Las canciones siguieron reproduciéndose, yo cantaba en voz baja de vez en cuando, las pechugas terminaron de freírse y comía en calma. De pronto, al fondo de mi audición, me pareció escuchar unos golpes desesperados. Me mantuve inmóvil unos segundos, preguntándome si había comenzado a alucinar. Pero después se hicieron más y más insistentes. No cabía duda de que eran reales. Pausé la música, y cuando todo quedó en silencio los golpes parecieron magnificarse hasta aterrorizarme. Sin pensarlo, abrí un cajón debajo de las encimeras de la cocina y saqué la pistola. Los golpes venían de la puerta principal. Mi corazón comenzó a latir con rudeza.

Me acerqué temeroso a la puerta y moví la cortina bruscamente, buscando el origen de los golpes. Mi mano sostenía el arma con una fuerza descomunal. Entonces vi unos ojos oscuros que me miraban desde el otro lado de la ventana. Instintivamente, di un paso hacia atrás, y la persona dio un paso hacia delante, dando golpes en el vidrio y haciendo que la luz del interior de la casa iluminara su rostro.

Wendy.

Mientras la confusión me invadía, abrí la puerta lentamente. Pero antes de que pudiera asomarme, ella la empujó y se lanzó a abrazarme. Su cabello y su ropa venían empapados por la lluvia. Estaba temblando y sollozando. Pude sentir el latido de su corazón, que iba al mismo ritmo que el mío, desbocado, como si acabara de correr tres maratones. Cerré la puerta con un empujón y la llevé al sofá, ignorando momentáneamente las mil preguntas que surgían en mi cabeza. Se sentó sin soltarme. Mi pecho, mi abdomen y mis brazos ya estaban empapados también, junto con el sofá.
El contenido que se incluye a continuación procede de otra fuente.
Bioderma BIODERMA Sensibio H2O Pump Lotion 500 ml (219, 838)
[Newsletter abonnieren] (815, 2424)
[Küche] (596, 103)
—Lo siento... lo siento mucho...— la escuché entre sollozos.

Me abstuve de preguntarle qué pasaba y me limité a acariciarle el cabello, aún consternado. Pasaron varios minutos hasta que su corazón, su respiración y sus sollozos se normalizaron. Aún estábamos abrazados. Después, pareció caer en cuenta de lo que hacía, y se separó de mí. Me miró un momento.

—¿Qué... qué pasó? ¿Estás bien?— rompí el silencio, confundido, nervioso y preocupado a la vez.

Tomó aire y soltó un largo suspiro antes de hablar. —Yo...— pero luego se alborotó —¡Perdón! ¡No tenía otro lugar al qué ir! ¡Este fue el primero que se me vino a la mente! ¡No lo pensé! Lo siento...— exclamó atropelladamente.

Vacilé antes de contestarle preocupado. —No, no, no importa... eres bienvenida aquí, pero ¿qué pasó? ¿Estás en peligro?

Miró a su alrededor. Mi sala seguía intacta desde el ataque. No había tenido ganas de recoger ni ordenar nada. Luego miró el arma que tenía en las manos. Inmediatamente la dejé en la mesa de centro, lejos de ambos. Pareció percatarse de que algo también había pasado aquí.

—Me... me acaba de pasar algo... estaba tratando de escapar...— explicó, con la vista en el suelo.

—¿Escapar? ¿De qué?— me alarmé.

Mantuvo la mirada baja, como si apenas procesara lo que sea que acabara de suceder. Sus ojos aún estaban vidriosos, rojos por la irritación. Su cara estaba congestionada, el pelo se le pegaba en la frente y en las mejillas y sus manos temblaban notablemente. Estaba muy asustada.

Transcurrieron un par de minutos más hasta que pudo hablar. No había sido el único que había tenido un día infernal.